Pertencente à secção dedicada ao saltério e ilustrando o salmo 109, esta pintura do Mestre do Livro de Oração de Dresden mostra alguns aspectos habituais na representação deste salmo, que pode ser entendido como a protecção de Deus e uma prefigura do Messias como rei e sacerdote. Assim, na parte superior central, encontra-se um momento de glória em que aparecem, sentados no mesmo trono –seguindo a iconografia imperial romana de retratos de imperadores e cônsules –David, vestido como cavaleiro, coberto com um pluvial e com a coroa imperial; na sua mão esquerda sustenta outro símbolo de poder, a esfera do universo, da qual só se vê a cruz, tapada pelo livro que segura junto ao Pai, com vestes pontificais e tiara de três coroas. Em baixo, desenrola-se uma cena de batalha, conforme narrada no Génesis 14, 14-16, que representa Abraão –ao centro–, com capacete e armadura dourada a abater um dos reis, seguidores de Quedorlaomer, que tinham preso o seu sobrinho Lot, representado à direita da composição como homem com barba, de cabeça e olhos baixos e mãos atadas, sobre cujo capacete coloca «
lod». Os seguidores de Abraão lutam contra os outros três reis e os seus exércitos. Em segundo plano, é mostrada a continuação do relato anterior, como se lê no Gen. 14, 18-20: a bênção de Abraão, representado como o primeiro cavaleiro da batalha, sobre o qual há uma inscrição dourada onde se lê «
abraha[
m]», por Melquisedec, rei de Salém e sacerdote, representado com tonsura e levando um pão na sua mão direita e um recipiente de vinho na esquerda, cujo nome aparece em cima com letras douradas «
melchisedech»; é franqueado por dois servidores. No fundo, um exército, onde se destacam quatro personagens a cavalo, a sair de uma cidade fortificada: provavelmente, os quatro reis que aprisionaram Lot, saindo de Sodoma.
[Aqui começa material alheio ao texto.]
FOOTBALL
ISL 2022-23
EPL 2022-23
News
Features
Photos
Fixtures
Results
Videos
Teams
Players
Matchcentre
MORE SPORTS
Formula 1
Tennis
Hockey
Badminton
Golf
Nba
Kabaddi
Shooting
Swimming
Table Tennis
A exegese medieval viu na libertação de Lot uma imagem de Jesus libertando os justos do inferno; do mesmo modo, Abraão e Melquisedec adquirem um significado eucarístico, prefiguração da Última Ceia –de facto, no século XV, chamava-se
melquisedec ao varão da custódia que guardava a hóstia consagrada–. Muito mais abundante é a iconografia de Abraão e Melquisedec, encontram-se modelos a partir do século V, como se pode ver num mosaico de Santa Maria a Maior de Roma, e, dentro da pintura de manuscritos, no
Génesis de Viena, realizado talvez em Antioquia no VI (Viena, Österreichische Nationalbibliothek, cod. theol. gr. 31).
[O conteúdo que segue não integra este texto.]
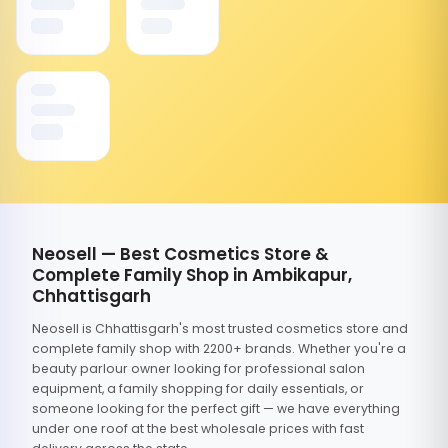
Neosell — Best Cosmetics Store &
Complete Family Shop in Ambikapur,
Chhattisgarh
Neosell is Chhattisgarh's most trusted cosmetics store and
complete family shop with 2200+ brands. Whether you're a
beauty parlour owner looking for professional salon
equipment, a family shopping for daily essentials, or
someone looking for the perfect gift — we have everything
under one roof at the best wholesale prices with fast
A margem que emoldura a pintura e texto é a habitual da escola de Gant e Bruges, de flores tratadas com ilusão de óptica sobre fundo vermelho. A maior parte delas apresenta cor violeta e, entra as espécies, cabe destacar a erva-pombinha e o lírio, cujo significado, segundo o contexto, relaciona-se com a Paixão de Cristo e é possível que, neste caso, pudesse reforçar o conteúdo eucarístico e de libertação dos pecadores da pintura.